Exercise prompt: Records follow. Print exactly the lines from the one that has "Оплата на рахунок" through the one that has "google 機器人爬蟲注意事項：", inclusive, and omit the pictures.

Source data:

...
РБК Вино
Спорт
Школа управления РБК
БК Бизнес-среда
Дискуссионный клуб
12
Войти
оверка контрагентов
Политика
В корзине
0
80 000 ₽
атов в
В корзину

...

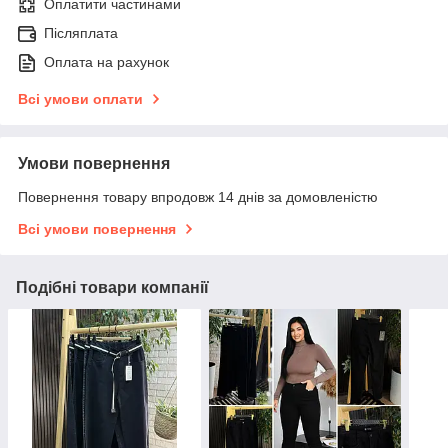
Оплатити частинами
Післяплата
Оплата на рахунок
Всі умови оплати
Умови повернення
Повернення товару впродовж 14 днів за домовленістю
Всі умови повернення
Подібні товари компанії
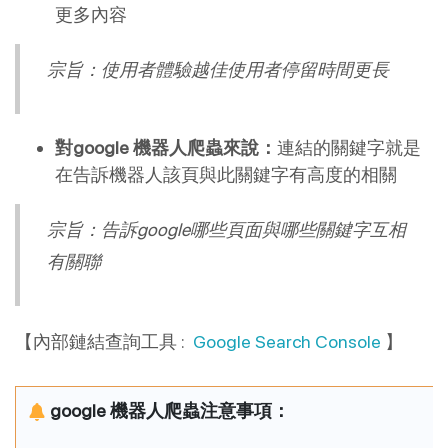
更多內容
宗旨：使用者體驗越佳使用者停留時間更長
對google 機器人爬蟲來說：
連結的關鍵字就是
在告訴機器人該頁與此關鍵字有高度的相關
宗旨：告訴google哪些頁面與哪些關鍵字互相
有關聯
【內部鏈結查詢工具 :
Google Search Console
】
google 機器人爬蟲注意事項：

==

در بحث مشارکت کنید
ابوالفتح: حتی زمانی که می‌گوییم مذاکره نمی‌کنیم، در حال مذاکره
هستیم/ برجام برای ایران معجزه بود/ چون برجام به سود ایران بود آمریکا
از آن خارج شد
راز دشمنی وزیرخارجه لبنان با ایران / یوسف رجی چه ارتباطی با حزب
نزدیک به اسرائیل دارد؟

Solution to the problem:
Оплата на рахунок
Всі умови оплати
Умови повернення
Повернення товару впродовж 14 днів за домовленістю
Всі умови повернення
Подібні товари компанії
更多內容
宗旨：使用者體驗越佳使用者停留時間更長
對google 機器人爬蟲來說：
連結的關鍵字就是
在告訴機器人該頁與此關鍵字有高度的相關
宗旨：告訴google哪些頁面與哪些關鍵字互相
有關聯
【內部鏈結查詢工具 :
Google Search Console
】
google 機器人爬蟲注意事項：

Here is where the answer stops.